(Data section)

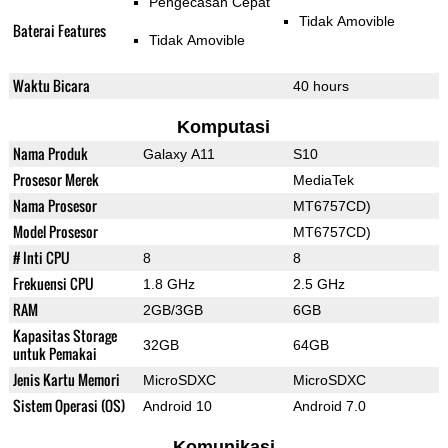
Pengecasan Cepat
Tidak Amovible
Baterai Features
Tidak Amovible
Waktu Bicara
40 hours
Komputasi
Nama Produk
Galaxy A11
S10
Prosesor Merek
MediaTek
Nama Prosesor
MT6757CD)
Model Prosesor
MT6757CD)
# Inti CPU
8
8
Frekuensi CPU
1.8 GHz
2.5 GHz
RAM
2GB/3GB
6GB
Kapasitas Storage
32GB
64GB
untuk Pemakai
Jenis Kartu Memori
MicroSDXC
MicroSDXC
Sistem Operasi (OS)
Android 10
Android 7.0
Komunikasi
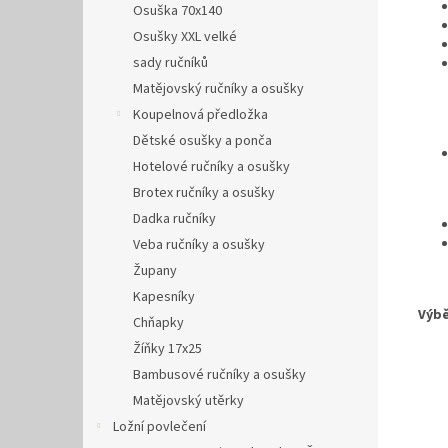
Osuška 70x140
Osušky XXL velké
sady ručníků
Matějovský ručníky a osušky
Koupelnová předložka
Dětské osušky a ponča
Hotelové ručníky a osušky
Brotex ručníky a osušky
Dadka ručníky
Veba ručníky a osušky
Župany
Kapesníky
Výbě
Chňapky
Žíňky 17x25
Bambusové ručníky a osušky
Matějovský utěrky
Ložní povlečení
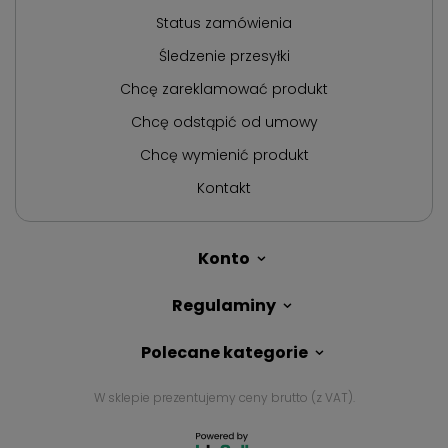
Status zamówienia
Śledzenie przesyłki
Chcę zareklamować produkt
Chcę odstąpić od umowy
Chcę wymienić produkt
Kontakt
Konto
Regulaminy
Polecane kategorie
W sklepie prezentujemy ceny brutto (z VAT).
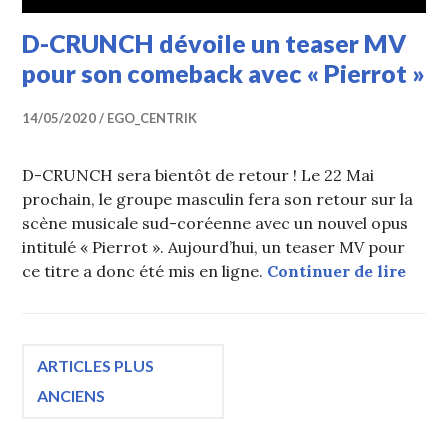
D-CRUNCH dévoile un teaser MV
pour son comeback avec « Pierrot »
14/05/2020
EGO_CENTRIK
D-CRUNCH sera bientôt de retour ! Le 22 Mai
prochain, le groupe masculin fera son retour sur la
scène musicale sud-coréenne avec un nouvel opus
intitulé « Pierrot ». Aujourd’hui, un teaser MV pour
D-CR
ce titre a donc été mis en ligne.
Continuer de lire
Navigation
ARTICLES PLUS
ANCIENS
des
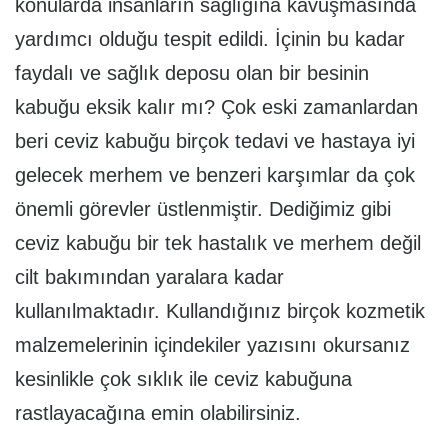
konularda insanların sağlığına kavuşmasında
yardımcı olduğu tespit edildi. İçinin bu kadar
faydalı ve sağlık deposu olan bir besinin
kabuğu eksik kalır mı? Çok eski zamanlardan
beri ceviz kabuğu birçok tedavi ve hastaya iyi
gelecek merhem ve benzeri karşımlar da çok
önemli görevler üstlenmiştir. Dediğimiz gibi
ceviz kabuğu bir tek hastalık ve merhem değil
cilt bakımından yaralara kadar
kullanılmaktadır. Kullandığınız birçok kozmetik
malzemelerinin içindekiler yazısını okursanız
kesinlikle çok sıklık ile ceviz kabuğuna
rastlayacağına emin olabilirsiniz.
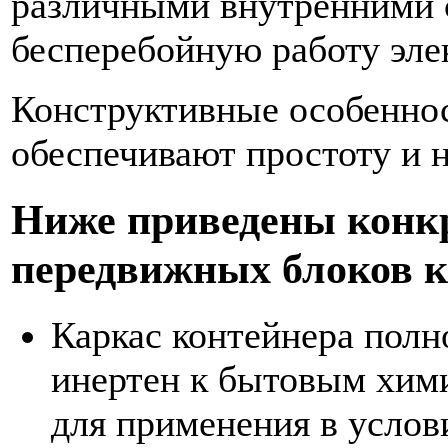
различными внутренними 
бесперебойную работу эле
Конструктивные особеннос
обеспечивают простоту и 
Ниже приведены конк
передвижных блоков к
Каркас контейнера полн
инертен к бытовым хими
для применения в усло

(End Data section)

Nothing but a number is expected: how many lines in the data above hold the word "ručníky".

6